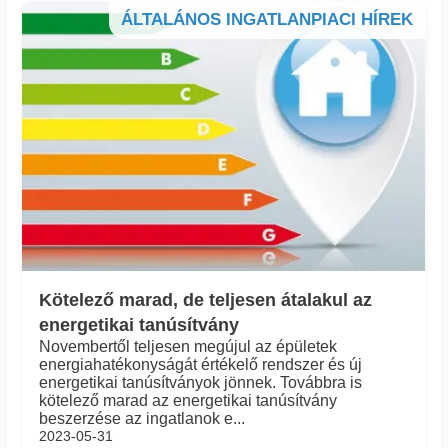
ÁLTALÁNOS INGATLANPIACI HÍREK
Kötelező marad, de teljesen átalakul az
energetikai tanúsítvány
Novembertől teljesen megújul az épületek
energiahatékonyságát értékelő rendszer és új
energetikai tanúsítványok jönnek. Továbbra is
kötelező marad az energetikai tanúsítvány
beszerzése az ingatlanok e...
2023-05-31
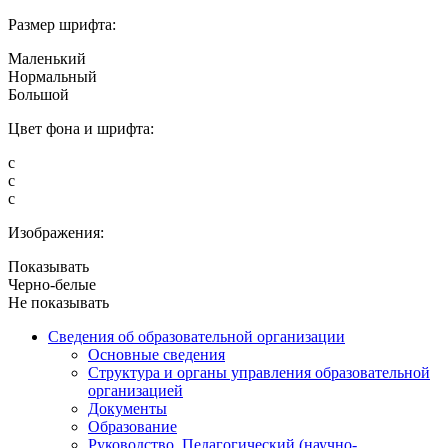
Размер шрифта:
Маленький
Нормальный
Большой
Цвет фона и шрифта:
с
с
с
Изображения:
Показывать
Черно-белые
Не показывать
Сведения об образовательной организации
Основные сведения
Структура и органы управления образовательной
организацией
Документы
Образование
Руководство. Педагогический (научно-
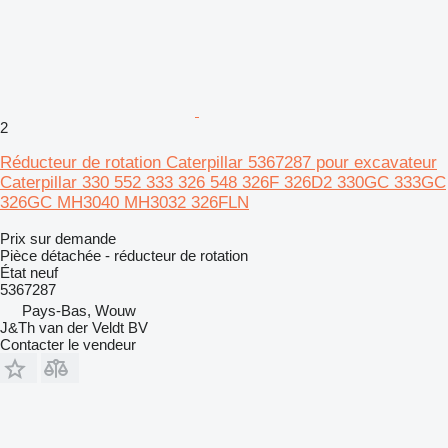
2
Réducteur de rotation Caterpillar 5367287 pour excavateur
Caterpillar 330 552 333 326 548 326F 326D2 330GC 333GC
326GC MH3040 MH3032 326FLN
Prix sur demande
Pièce détachée - réducteur de rotation
État
neuf
5367287
Pays-Bas, Wouw
J&Th van der Veldt BV
Contacter le vendeur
■ ■ ■ ■ ■
*Problem to work on*:
What the answer must hold: all the data above, given again exactly, without pictures.

*Exercise output*:
ÁLTALÁNOS INGATLANPIACI HÍREK
Kötelező marad, de teljesen átalakul az
energetikai tanúsítvány
Novembertől teljesen megújul az épületek
energiahatékonyságát értékelő rendszer és új
energetikai tanúsítványok jönnek. Továbbra is
kötelező marad az energetikai tanúsítvány
beszerzése az ingatlanok e...
2023-05-31
Размер шрифта:
Маленький
Нормальный
Большой
Цвет фона и шрифта:
с
с
с
Изображения:
Показывать
Черно-белые
Не показывать
Сведения об образовательной организации
Основные сведения
Структура и органы управления образовательной
организацией
Документы
Образование
Руководство. Педагогический (научно-
2
Réducteur de rotation Caterpillar 5367287 pour excavateur
Caterpillar 330 552 333 326 548 326F 326D2 330GC 333GC
326GC MH3040 MH3032 326FLN
Prix sur demande
Pièce détachée - réducteur de rotation
État
neuf
5367287
Pays-Bas, Wouw
J&Th van der Veldt BV
Contacter le vendeur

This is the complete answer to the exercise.